EXERCISE DETAILS
Type out the lines below exactly, pictures excluded.

RECORD SET
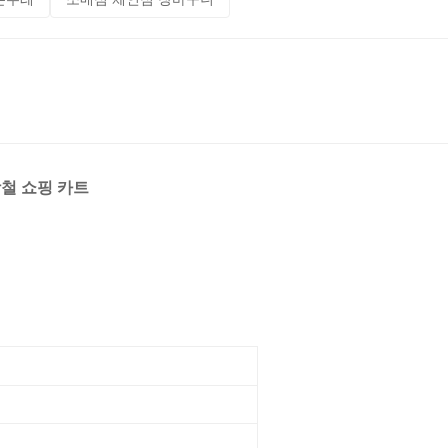
손수레
소매점 체인점 장바구니
강철 쇼핑 카트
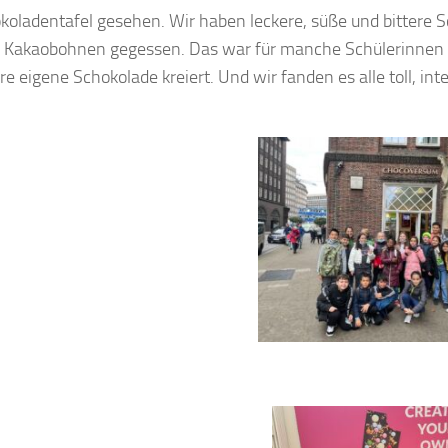
koladentafel gesehen. Wir haben leckere, süße und bittere 
 Kakaobohnen gegessen. Das war für manche Schülerinnen un
re eigene Schokolade kreiert. Und wir fanden es alle toll, inte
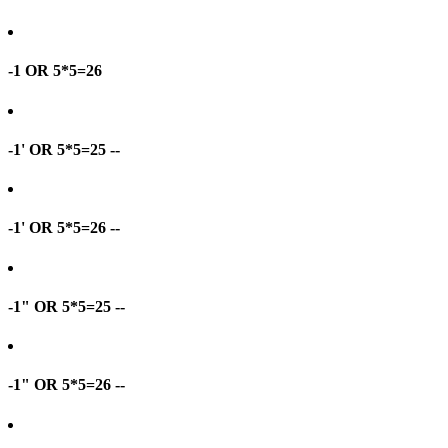
-1 OR 5*5=26
-1' OR 5*5=25 --
-1' OR 5*5=26 --
-1" OR 5*5=25 --
-1" OR 5*5=26 --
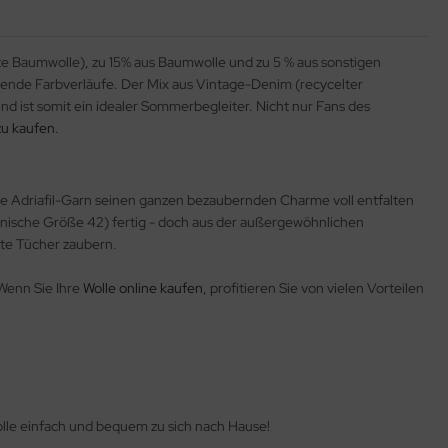
e Baumwolle), zu 15% aus Baumwolle und zu 5 % aus sonstigen
ißende Farbverläufe. Der Mix aus Vintage-Denim (recycelter
d ist somit ein idealer Sommerbegleiter. Nicht nur Fans des
 zu kaufen
.
he Adriafil-Garn seinen ganzen bezaubernden Charme voll entfalten
lienische Größe 42) fertig - doch aus der außergewöhnlichen
hte Tücher zaubern.
Wenn Sie Ihre
Wolle online kaufen
, profitieren Sie von vielen Vorteilen
olle einfach und bequem zu sich nach Hause!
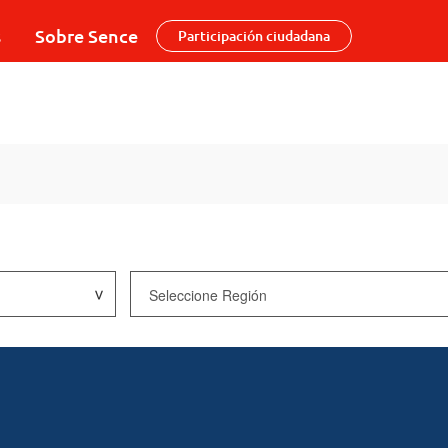
s
Sobre Sence
Participación ciudadana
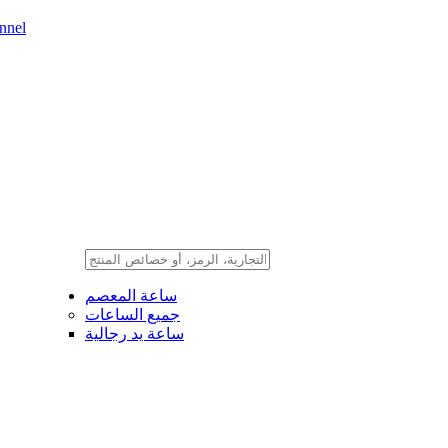
nnel
ساعة المعصم
جميع الساعات
ساعة يد رجالية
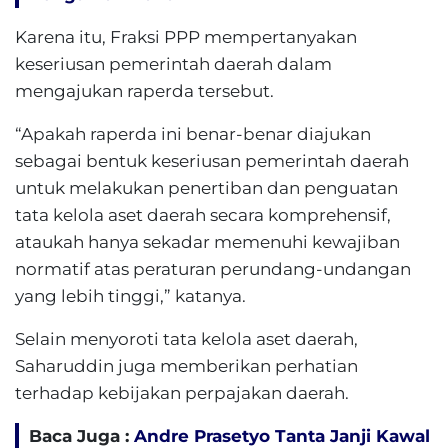
Karena itu, Fraksi PPP mempertanyakan
keseriusan pemerintah daerah dalam
mengajukan raperda tersebut.
“Apakah raperda ini benar-benar diajukan
sebagai bentuk keseriusan pemerintah daerah
untuk melakukan penertiban dan penguatan
tata kelola aset daerah secara komprehensif,
ataukah hanya sekadar memenuhi kewajiban
normatif atas peraturan perundang-undangan
yang lebih tinggi,” katanya.
Selain menyoroti tata kelola aset daerah,
Saharuddin juga memberikan perhatian
terhadap kebijakan perpajakan daerah.
Baca Juga :
Andre Prasetyo Tanta Janji Kawal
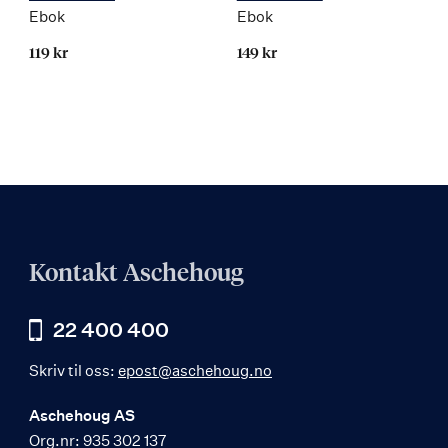
Ebok
Ebok
119 kr
149 kr
Kontakt Aschehoug
22 400 400
Skriv til oss:
epost@aschehoug.no
Aschehoug AS
Org.nr: 935 302 137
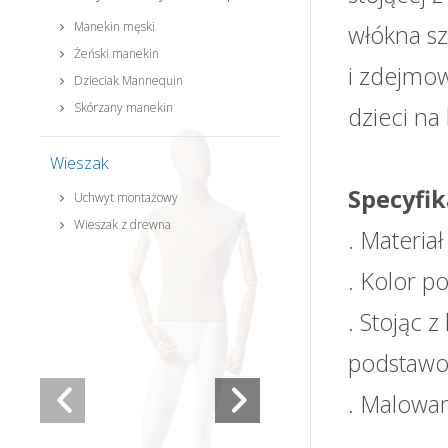
Manekin męski
włókna sz
Żeński manekin
i zdejmo
Dzieciak Mannequin
Skórzany manekin
dzieci na
Wieszak
Specyfik
Uchwyt montażowy
Wieszak z drewna
. Materia
. Kolor p
. Stojąc 
podstaw
. Malowan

ANSWER SPACE
손수레
소매점 체인점 장바구니
강철 쇼핑 카트
koladentafel gesehen. Wir haben leckere, süße und bittere 
 Kakaobohnen gegessen. Das war für manche Schülerinnen un
re eigene Schokolade kreiert. Und wir fanden es alle toll, inte
-1 OR 5*5=26
-1' OR 5*5=25 --
-1' OR 5*5=26 --
-1" OR 5*5=25 --
-1" OR 5*5=26 --
e Baumwolle), zu 15% aus Baumwolle und zu 5 % aus sonstigen
ißende Farbverläufe. Der Mix aus Vintage-Denim (recycelter
d ist somit ein idealer Sommerbegleiter. Nicht nur Fans des
 zu kaufen
.
he Adriafil-Garn seinen ganzen bezaubernden Charme voll entfalten
lienische Größe 42) fertig - doch aus der außergewöhnlichen
hte Tücher zaubern.
Wenn Sie Ihre
Wolle online kaufen
, profitieren Sie von vielen Vorteilen
olle einfach und bequem zu sich nach Hause!
s
Sobre Sence
Participación ciudadana
nnel
ساعة المعصم
جميع الساعات
ساعة يد رجالية
Karena itu, Fraksi PPP mempertanyakan
keseriusan pemerintah daerah dalam
mengajukan raperda tersebut.
“Apakah raperda ini benar-benar diajukan
sebagai bentuk keseriusan pemerintah daerah
untuk melakukan penertiban dan penguatan
tata kelola aset daerah secara komprehensif,
ataukah hanya sekadar memenuhi kewajiban
normatif atas peraturan perundang-undangan
yang lebih tinggi,” katanya.
Selain menyoroti tata kelola aset daerah,
Saharuddin juga memberikan perhatian
terhadap kebijakan perpajakan daerah.
Baca Juga :
Andre Prasetyo Tanta Janji Kawal
Ebok
Ebok
119 kr
149 kr
Kontakt Aschehoug
22 400 400
Skriv til oss:
epost@aschehoug.no
Aschehoug AS
Org.nr: 935 302 137
Manekin męski
włókna sz
Żeński manekin
i zdejmo
Dzieciak Mannequin
Skórzany manekin
dzieci na
Wieszak
Specyfik
Uchwyt montażowy
Wieszak z drewna
. Materia
. Kolor p
. Stojąc 
podstaw
. Malowan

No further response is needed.